Comment by 2001zhaozhao

10 hours ago

> We switched to the "triager" pattern: a Haiku agent with a very specific and narrow job. Is this issue already tracked or not? If it is, stop right there. If not, escalate to Opus.

I'm planning to self host qwen3.6 27b basically for this purpose

2 comments

2001zhaozhao

shad42 10 hours ago

Nice, it's on our todo list to use oss models too. What are you building?

2001zhaozhao 8 hours ago

The basic idea is to run a 24/7 SWE agent loop on local hardware to maximize the cost effectiveness. The agents just keep running and refining development tasks in a project board. When the human is in the loop they do just enough to complete the tasks with semi-frequent human review. However, whenever human is absent or human feedback becomes the bottleneck they start autonomously debating, delegating to cloud LLMs, etc. to try to clear bottlenecks autonomously instead.
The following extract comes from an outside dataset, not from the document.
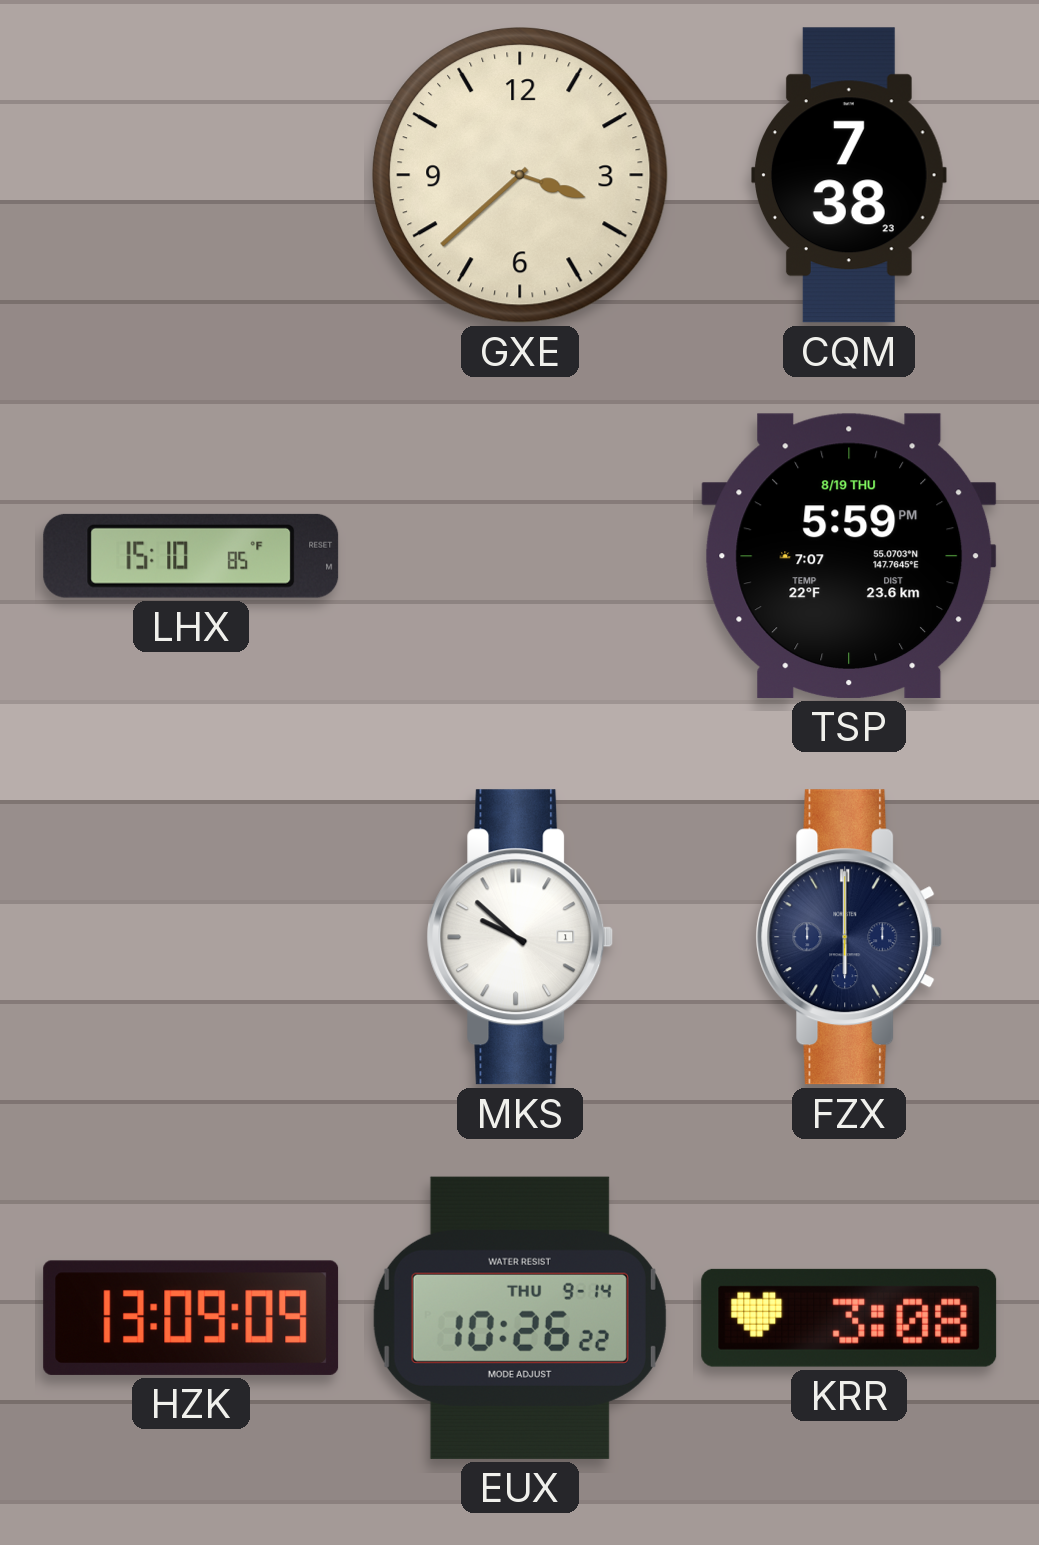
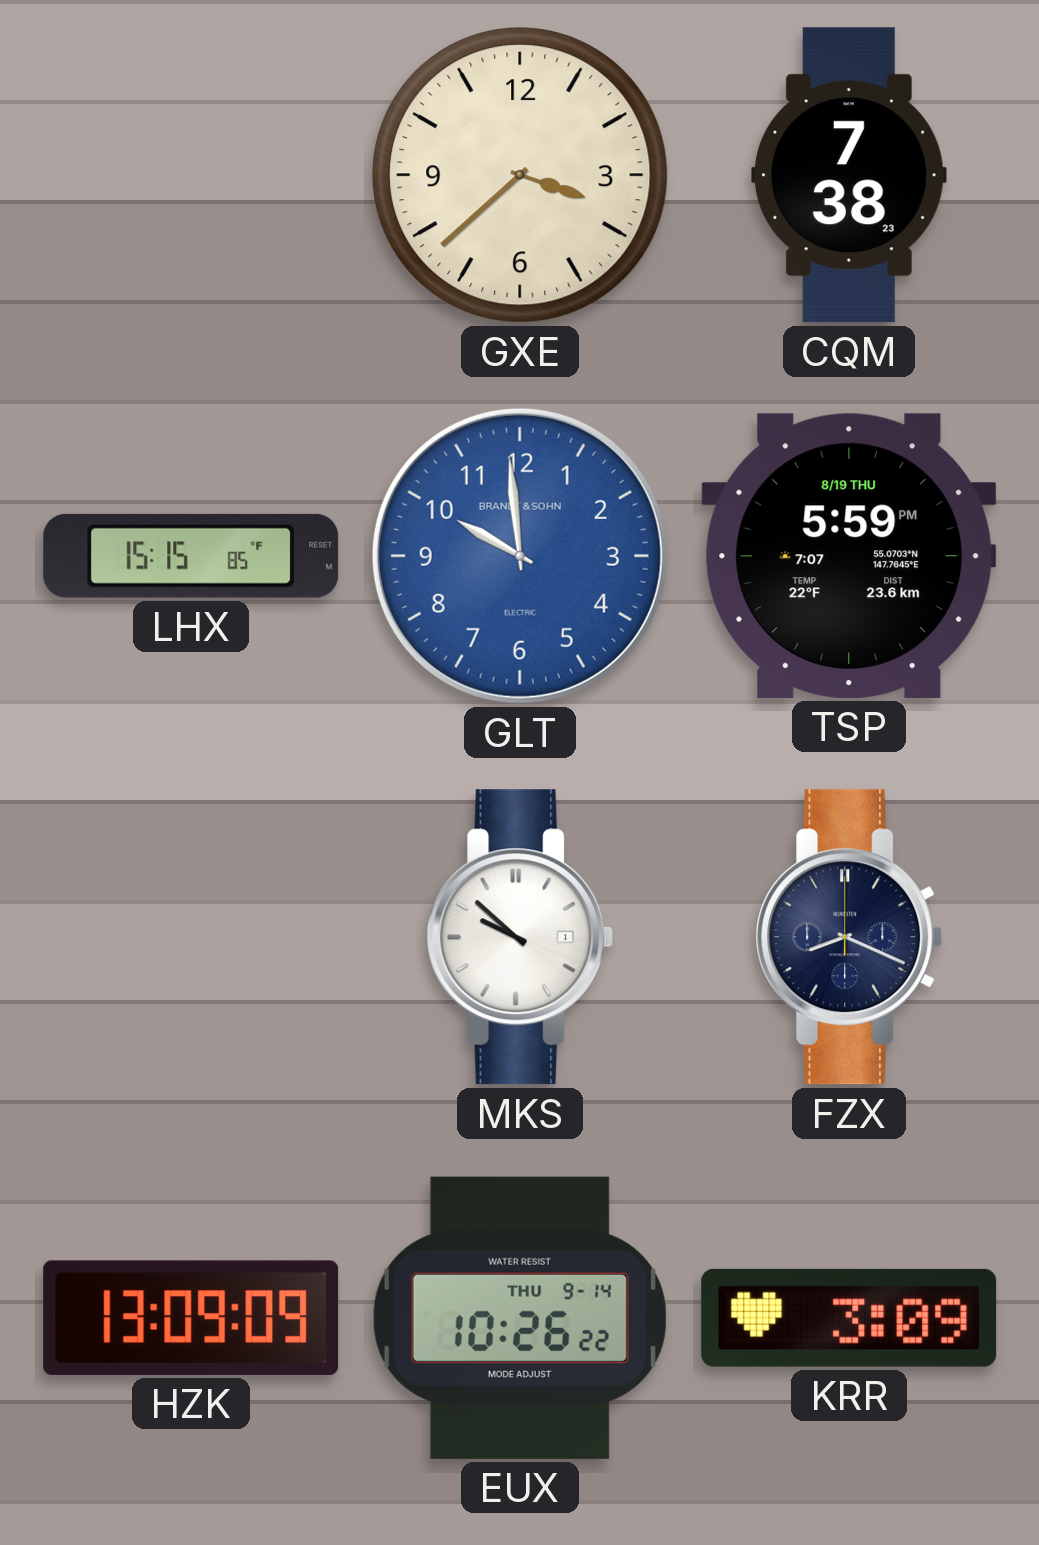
LHX: 15:10 -> 15:15
GLT: none -> 9:59
FZX: 6:00 -> 8:19
KRR: 3:08 -> 3:09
So essentially the system will try to do useful things to fully utilize the hardware, which is a specific optimization for local models (you'd never need to do this if you use cloud models).
The local models would also be queryable on-demand (which overrules the 24/7 tasks in terms of priority) as cheap inference. The idea is that in user-queried interactive tasks, the main Claude agent primarily only gets summaries from other agents and makes decisions based on it, thus saving a ton of tokens compared to giving it access to the codebase. These small-model calls would preferentially route to my local model to save costs but overflow to a cloud provider if demand is momentarily too high.